Wave 2 — Observer Sub-Agent (Days 8-12)

  1. Create vox-orchestrator/src/observer.rsObserver struct
  2. Implement Observer::observe_file(path) -> ObservationReport
  3. Implement Observer::observe_rust_file(path) -> ObservationReport
  4. Implement Observer::start_watching(file_paths) -> JoinHandle
  5. Implement Observer::drain_reports() -> Vec<ObservationReport>
  6. Add observer: Option<Arc<Observer>> to Orchestrator
  7. Wire Observer startup into Orchestrator::spawn_agent
  8. Wire Observer shutdown into Orchestrator::retire_agent
  9. Emit VisualizerEventKind::ObservationRecorded from viz_sink
  10. Implement Observer::compute_action(report, policy) -> ObserverAction
  11. Add observation_history: VecDeque<ObservationReport> (cap 20) -> AgentTask
  12. Feed ObservationReport into Arca observer_events
  13. Implement Observer::summarize(task_id) -> ObservationSummary
  14. Add observation_summary: Option<ObservationSummary> to CompletionAttestation
  15. Write unit tests: compute_action correctness
  16. Write integration test: Observer on known-bad .vox → errors within 2 polls
  17. Write integration test: Observer on .rs with todo!()EmitNegativeExample
  18. Write tests: summarize computes parse_rate trend from 3 sequential reports
  19. Expose vox_observer_status(task_id) MCP tool
  20. Run vox stub-check, cargo test -p vox-orchestrator

Wave 3 — Orient Phase & Enhanced Socrates (Days 13-17)

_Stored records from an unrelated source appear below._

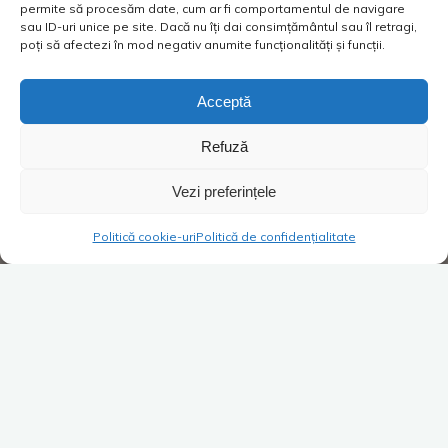
permite să procesăm date, cum ar fi comportamentul de navigare
sau ID-uri unice pe site. Dacă nu îți dai consimțământul sau îl retragi,
poți să afectezi în mod negativ anumite funcționalități și funcții.
Acceptă
Refuză
Vezi preferințele
Politică cookie-uri
Politică de confidențialitate
Super Blog
1 comentariu
Planuri de vacanță
Costica
09/04/2019
Bun! Totul e aproape pregătit. Ea a vorbit cu șeful,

  1. Define OrientReport { evidence_gap, missing_namespaces, recommended_retrieval, risk_band, planning_complexity_multiplier }
  2. Implement orient_phase(ctx, policy) -> OrientReport
  3. Add evidence_gap_threshold to ConfidencePolicy
  4. Implement OrientPhase::request_missing_evidence(gap) -> Vec<SearchResult>
  5. Add orient_report: Option<OrientReport> to SocratesTaskContext
  6. Integrate orient_phase() into runtime.rs before each LLM inference request
  7. Wire risk_band: Red -> block act; Black -> halt + escalate
  8. Wire planning_complexity_multiplier into PlannerConfig
  9. Implement OrientPhase::propagate_fatigue(fatigue_active, config)
  10. Implement OrientPhase::auto_dispatch_socratic_question(gap) -> CorrelationId
  11. Fix QARouter::answer() — store answer; add get_answer(corr_id) -> Option<String>
  12. Wire answered questions back into SocratesTaskContext
  13. Implement OrientPhase::classify_task_category(description) -> TaskCategory
  14. Write tests: orient_phase with zero evidence -> RequestMoreEvidence
  15. Write tests: propagate_fatigue(true) raises thresholds by >= 2
  16. Write tests: classify_task_category returns Security for auth keywords
  17. Write tests: auto_dispatch_socratic_question creates QARouter entry
  18. Write tests: get_answer() returns stored string
  19. Emit VisualizerEventKind::OrientCompleted { risk_band, evidence_gap }
  20. Run vox stub-check, cargo test -p vox-orchestrator

Wave 4 — Testing Decision Engine (Days 18-22)

  1. Implement TestDecisionPolicy::evaluate(task, orient) -> TestDecision
  2. Rule: security keywords -> Required
  3. Rule: .vox in manifest -> Required
  4. Rule: complexity >= threshold -> Required
  5. Rule: file_count > threshold -> Recommended
  6. Rule: risk_band Red -> Required
  7. Rule: docs/config only -> Skip
  8. Rule: evidence_gap > 0.4 -> Deferred
  9. Rule: default -> Optional
  10. Persist TestDecision to test_decisions table after every call
  11. Fix plan_has_verification_hint to check file manifests
  12. Promote heavy_without_test_hint to hard blocker test_required_missing
  13. Add test_required_count, test_present_count to PlanAdequacySummary
  14. Score = 0.0 when test_required_count > test_present_count for coding goals
  15. Add TestDecision to TaskDescriptor
  16. PlanBridge: block dispatch if Required and no test file in manifest
  17. Add test_decision_policy to OrchestratorConfig with sane defaults
  18. Write tests: auth migration -> Required
  19. Write tests: markdown-only manifest -> Skip
  20. Write tests: complexity-8 .vox with no test step -> is_too_thin=true, test_required_missing
  21. Write tests: test file in manifest -> plan_has_verification_hint=true
  22. Write tests: PlanBridge blocks Required task with no test file
  23. Expose vox_test_decision(task_id) MCP tool
  24. Update vox plan new CLI to render test decisions per step
  25. Run vox stub-check, full test suite

Wave 5 — Multi-Tier Victory Conditions (Days 23-28)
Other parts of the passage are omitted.